Problem statement :: Below are the records; pull every line that includes "Theo".

[Stored records]
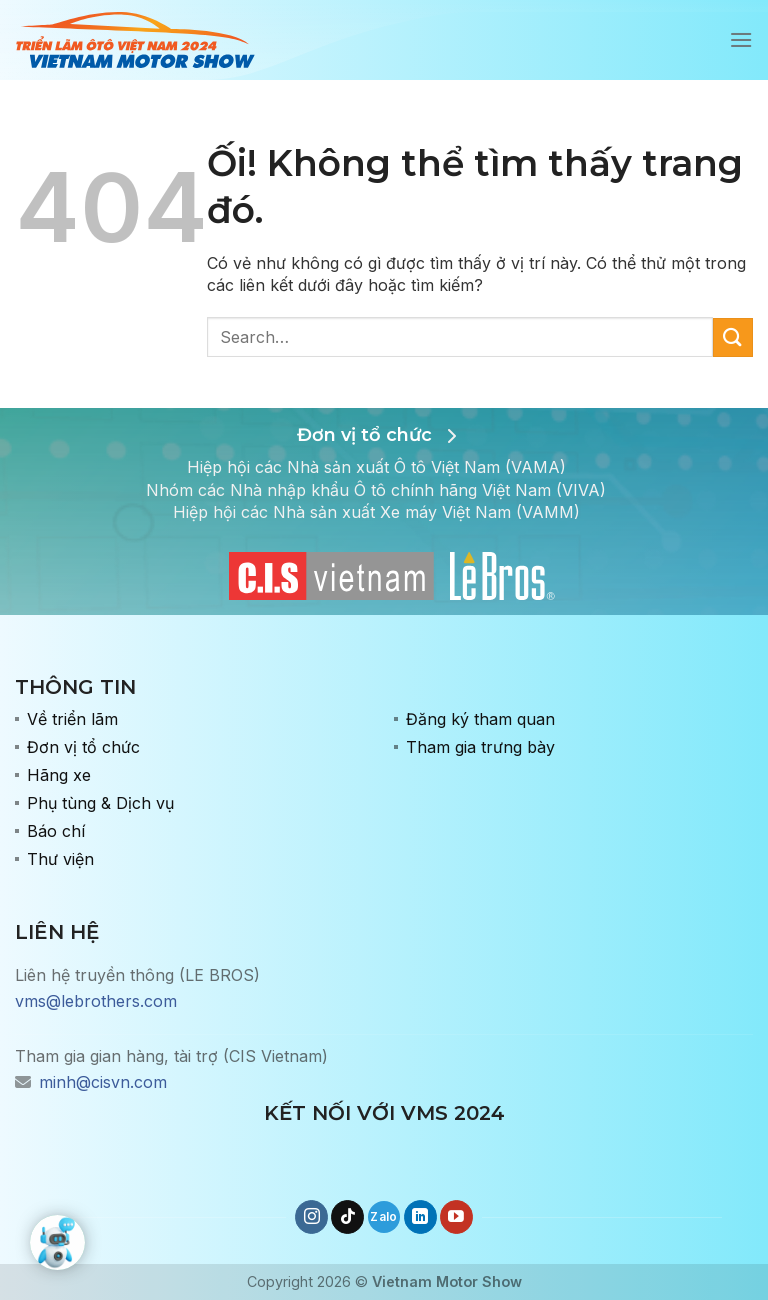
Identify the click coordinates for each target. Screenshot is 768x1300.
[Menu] (741, 39)
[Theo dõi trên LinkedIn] (420, 1217)
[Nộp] (733, 337)
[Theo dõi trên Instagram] (311, 1217)
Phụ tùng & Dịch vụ (100, 803)
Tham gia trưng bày (480, 747)
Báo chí (56, 831)
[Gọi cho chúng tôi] (384, 1217)
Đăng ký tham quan (480, 719)
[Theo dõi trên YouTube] (456, 1217)
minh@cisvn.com (103, 1082)
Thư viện (60, 859)
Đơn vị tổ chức (83, 747)
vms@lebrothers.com (96, 1001)
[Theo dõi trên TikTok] (347, 1217)
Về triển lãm (72, 719)
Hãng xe (59, 775)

Exercise result ::
[Theo dõi trên LinkedIn] (420, 1217)
[Theo dõi trên Instagram] (311, 1217)
[Theo dõi trên YouTube] (456, 1217)
[Theo dõi trên TikTok] (347, 1217)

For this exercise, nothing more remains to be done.